What you need to do — From the first line to the last, retype the records exactly without their images.

[Extracted records — start]

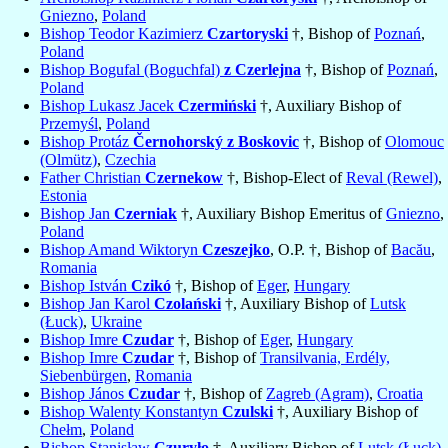
Gniezno
,
Poland
Bishop Teodor Kazimierz
Czartoryski
†, Bishop of
Poznań
,
Poland
Bishop Bogufal (Boguchfal)
z Czerlejna
†, Bishop of
Poznań
,
Poland
Bishop Lukasz Jacek
Czermiński
†, Auxiliary Bishop of
Przemyśl
,
Poland
Bishop Protáz
Černohorský z Boskovic
†, Bishop of
Olomouc
(Olmütz)
,
Czechia
Father Christian
Czernekow
†, Bishop-Elect of
Reval (Rewel)
,
Estonia
Bishop Jan
Czerniak
†, Auxiliary Bishop Emeritus of
Gniezno
,
Poland
Bishop Amand Wiktoryn
Czeszejko
, O.P. †, Bishop of
Bacău
,
Romania
Bishop István
Czikó
†, Bishop of
Eger
,
Hungary
Bishop Jan Karol
Czolański
†, Auxiliary Bishop of
Lutsk
(Łuck)
,
Ukraine
Bishop Imre
Czudar
†, Bishop of
Eger
,
Hungary
Bishop Imre
Czudar
†, Bishop of
Transilvania, Erdély,
Siebenbürgen
,
Romania
Bishop János
Czudar
†, Bishop of
Zagreb (Agram)
,
Croatia
Bishop Walenty Konstantyn
Czulski
†, Auxiliary Bishop of
Chełm
,
Poland
Bishop Stanisław
Czuryło
†, Auxiliary Bishop of
Lutsk (Łuck)
,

[Extracted records — finish]

Answer space —
Gniezno
,
Poland
Bishop Teodor Kazimierz
Czartoryski
†, Bishop of
Poznań
,
Poland
Bishop Bogufal (Boguchfal)
z Czerlejna
†, Bishop of
Poznań
,
Poland
Bishop Lukasz Jacek
Czermiński
†, Auxiliary Bishop of
Przemyśl
,
Poland
Bishop Protáz
Černohorský z Boskovic
†, Bishop of
Olomouc
(Olmütz)
,
Czechia
Father Christian
Czernekow
†, Bishop-Elect of
Reval (Rewel)
,
Estonia
Bishop Jan
Czerniak
†, Auxiliary Bishop Emeritus of
Gniezno
,
Poland
Bishop Amand Wiktoryn
Czeszejko
, O.P. †, Bishop of
Bacău
,
Romania
Bishop István
Czikó
†, Bishop of
Eger
,
Hungary
Bishop Jan Karol
Czolański
†, Auxiliary Bishop of
Lutsk
(Łuck)
,
Ukraine
Bishop Imre
Czudar
†, Bishop of
Eger
,
Hungary
Bishop Imre
Czudar
†, Bishop of
Transilvania, Erdély,
Siebenbürgen
,
Romania
Bishop János
Czudar
†, Bishop of
Zagreb (Agram)
,
Croatia
Bishop Walenty Konstantyn
Czulski
†, Auxiliary Bishop of
Chełm
,
Poland
Bishop Stanisław
Czuryło
†, Auxiliary Bishop of
Lutsk (Łuck)
,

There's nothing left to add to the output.